Washington and its allies blamed the last such attack, in April, on Damascus, but Assad insisted that the Western narrative makes no sense.
“The timing of this alleged strike was after the victory of the Syrian troops in Ghouta. Let alone the fact that we don’t have chemical weapons anyway,” he told RT. Pointing to multiple reports of civilians and medical workers in the area having no knowledge of a chemical attack – with some even appearing in the Western press – Assad concluded that the alleged incident was a last-ditch Western attempt to sway international opinion – one that failed.
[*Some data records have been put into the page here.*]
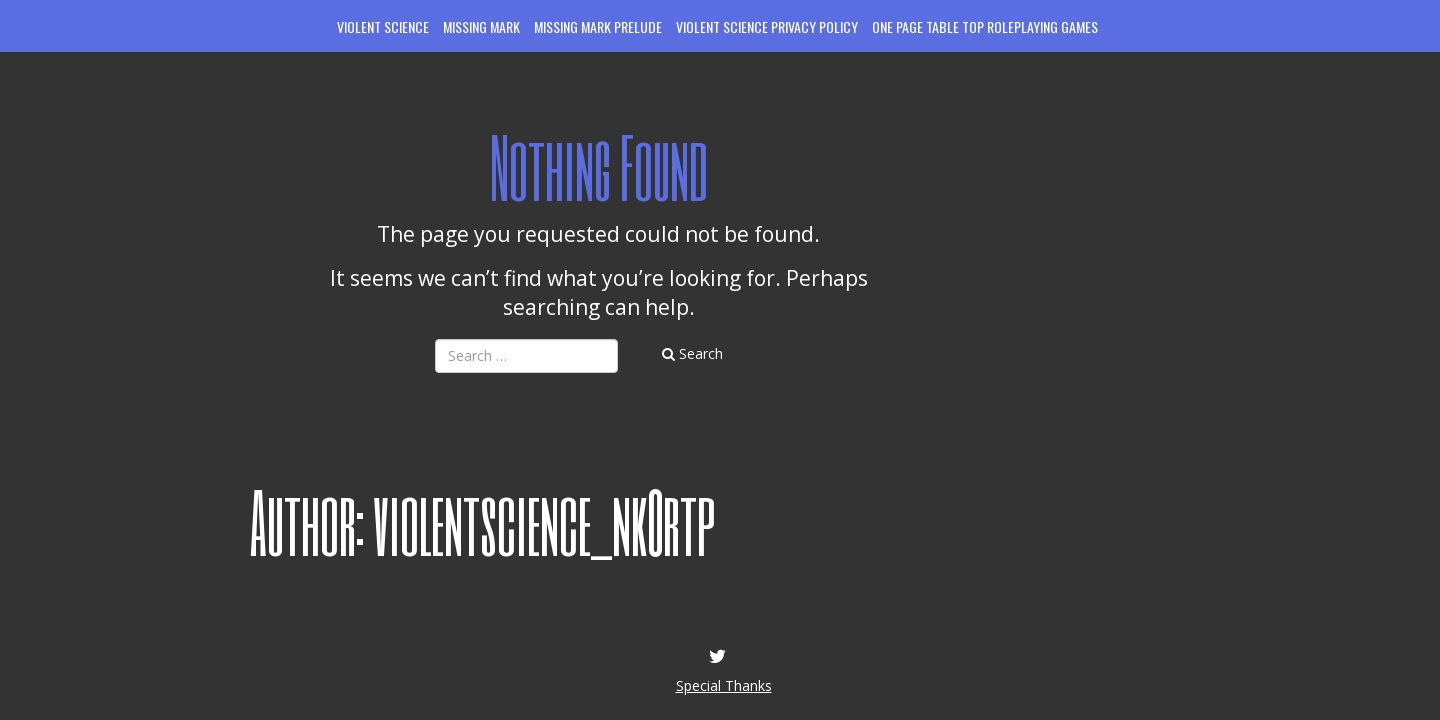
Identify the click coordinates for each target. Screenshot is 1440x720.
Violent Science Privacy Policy (767, 26)
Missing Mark (481, 26)
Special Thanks (724, 685)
“They told a story, they told a lie, and the public opinion around the world and in the West didn’t buy their story, but they couldn’t withdraw. So, they had to do something, even on a smaller scale,” Assad said, referring to the joint airstrikes against purported Syrian chemical weapons facilities, carried out on April 14 by the US, UK, and France.
However, Assad acknowledged that nothing was stopping Washington from attempting similar provocations in the future. The US has “trampled on international law,” and “there’s no guarantee that it won’t happen [again].”
Assad asked: “What was the legal basis of [the April missile] attack? [Or] the so-called anti-terrorist alliance, which supports the terrorists, actually? What is the legal basis of their attack on Yemen, Afghanistan? There’s no legal basis.”
On Trump: ‘What you say is what you are’
Asked if he had a nickname for US President Donald Trump, who had previously called Assad an “animal,” Syria’s leader admitted that he wasn’t in the business of name-calling.
“This is not my language, so, I cannot use similar language. This is his language. It represents him,” he said. “I think there is a very well known principle, that what you say is what you are. So, he wanted to represent what he is, and that’s normal,” Assad added.
“The only thing that moves you is what people that you trust, people who are level-headed, people who are thoughtful, people who are moral, ethical, that’s what should move anything inside you, whether positive or negative. Somebody like Trump will move nothing for me,” he said.
On the myth of Syria’s ‘civil’ war: It was foreign-backed regime change
Assad disputed claims that the seven-year conflict has been a “civil war,” pointing out that there is no sectarian or ethnic conflicts in the areas currently controlled by the government. “Now in Damascus, in Aleppo, in Homs, in every area under Syrian government control, you will see [the whole] spectrum of Syrian society. With no exceptions.”
He noted that the term ‘civil war’ had been used widely since the beginning of the conflict in Syria – but it does not correctly characterize the conflict.
“A Syrian civil war means there are lines based either on ethnicities or sects or religion. Or maybe political opinion. In reality, in the areas in direct control by the government, which is now the majority of Syria, you have all this diversity,” Assad said. “So the word civil war is not correct. What we have actually, from the very beginning – mercenaries, Syrians and foreigners being paid by the West in order to topple the government. This is the mere reality. Everything else is just a mask to cover the real intentions.”